I activate the bedroom mirror and try the glasses with ten different shirts. Nothing matches, so I put in an order: yellow, imitation jacquard. I hit the fridge and say, “Shake me. Banana.” I drink the shake and pick up my shirt at the hall dispenser.
Before I leave, I check the mirror again. “No date, no fate,” I tell my reflection.

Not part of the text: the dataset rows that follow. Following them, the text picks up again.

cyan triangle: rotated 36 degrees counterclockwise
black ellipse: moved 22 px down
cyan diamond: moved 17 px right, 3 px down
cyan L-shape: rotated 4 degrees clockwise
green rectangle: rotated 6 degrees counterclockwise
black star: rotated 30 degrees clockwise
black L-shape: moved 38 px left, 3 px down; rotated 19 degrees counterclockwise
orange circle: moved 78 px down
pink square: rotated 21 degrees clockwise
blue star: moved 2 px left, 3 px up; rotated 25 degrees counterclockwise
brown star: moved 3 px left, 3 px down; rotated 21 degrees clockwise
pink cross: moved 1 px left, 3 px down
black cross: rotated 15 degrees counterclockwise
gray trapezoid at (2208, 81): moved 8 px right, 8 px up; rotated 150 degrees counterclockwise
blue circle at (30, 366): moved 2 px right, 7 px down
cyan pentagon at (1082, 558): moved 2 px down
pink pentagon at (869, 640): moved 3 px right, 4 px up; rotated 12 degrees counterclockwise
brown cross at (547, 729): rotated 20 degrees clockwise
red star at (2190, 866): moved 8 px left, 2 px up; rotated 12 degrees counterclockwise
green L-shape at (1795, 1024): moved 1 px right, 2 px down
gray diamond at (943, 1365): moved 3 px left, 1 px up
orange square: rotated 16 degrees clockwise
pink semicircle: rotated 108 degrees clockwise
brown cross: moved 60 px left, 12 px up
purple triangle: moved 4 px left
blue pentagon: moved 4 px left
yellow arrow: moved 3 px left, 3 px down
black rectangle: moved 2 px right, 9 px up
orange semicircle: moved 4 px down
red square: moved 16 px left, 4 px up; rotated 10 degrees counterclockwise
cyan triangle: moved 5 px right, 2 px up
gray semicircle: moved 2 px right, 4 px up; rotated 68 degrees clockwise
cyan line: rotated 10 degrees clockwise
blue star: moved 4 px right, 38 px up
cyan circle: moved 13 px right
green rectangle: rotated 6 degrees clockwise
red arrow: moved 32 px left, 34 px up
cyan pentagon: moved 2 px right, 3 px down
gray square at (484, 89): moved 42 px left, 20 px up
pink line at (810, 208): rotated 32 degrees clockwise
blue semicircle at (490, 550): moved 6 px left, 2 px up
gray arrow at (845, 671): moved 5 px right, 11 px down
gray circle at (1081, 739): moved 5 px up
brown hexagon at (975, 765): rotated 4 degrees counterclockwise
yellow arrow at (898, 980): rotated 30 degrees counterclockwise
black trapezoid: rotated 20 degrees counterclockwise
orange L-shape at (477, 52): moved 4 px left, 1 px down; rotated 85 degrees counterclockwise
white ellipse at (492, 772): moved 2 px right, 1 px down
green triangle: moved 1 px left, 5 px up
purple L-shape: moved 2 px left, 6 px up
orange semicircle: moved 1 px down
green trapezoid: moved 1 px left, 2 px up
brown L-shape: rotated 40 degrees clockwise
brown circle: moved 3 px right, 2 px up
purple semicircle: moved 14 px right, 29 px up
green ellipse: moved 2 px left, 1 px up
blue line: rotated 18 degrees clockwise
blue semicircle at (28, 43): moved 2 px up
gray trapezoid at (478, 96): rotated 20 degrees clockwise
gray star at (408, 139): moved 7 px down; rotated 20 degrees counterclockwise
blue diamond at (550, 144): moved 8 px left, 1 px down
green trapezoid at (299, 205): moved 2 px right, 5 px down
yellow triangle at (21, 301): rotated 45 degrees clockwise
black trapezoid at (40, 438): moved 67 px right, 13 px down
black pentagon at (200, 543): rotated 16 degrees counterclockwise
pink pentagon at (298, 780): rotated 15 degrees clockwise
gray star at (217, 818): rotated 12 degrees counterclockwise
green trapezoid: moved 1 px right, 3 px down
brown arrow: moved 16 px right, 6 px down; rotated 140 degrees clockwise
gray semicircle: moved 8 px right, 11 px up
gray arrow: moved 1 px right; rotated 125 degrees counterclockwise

The 2fer is a dead zone, not a prettyboy or chickadee in sight. Funny; it used to be so hip. I look for MacAttack, but it’s gone. The Shark Lounge is closed for renovations. I have a running tab at the Shark Lounge, and the scanner by the door picks up my RFID. It tells me there’s been a change of location; try Reagan Street. I don’t know where that is. I hit the maps and there’s no Reagan Street anywhere in the three cities. Big surprise. Presidents are out. All the streets are named after Japanese baseball players now, like the parks. I decide to try One-Eight.
The neighborhood around One-Eight has changed. It’s a candyland, now, all glass and light, a carnival atmosphere. The tourists have gotten hold of it. I miss the gritty look it had last month.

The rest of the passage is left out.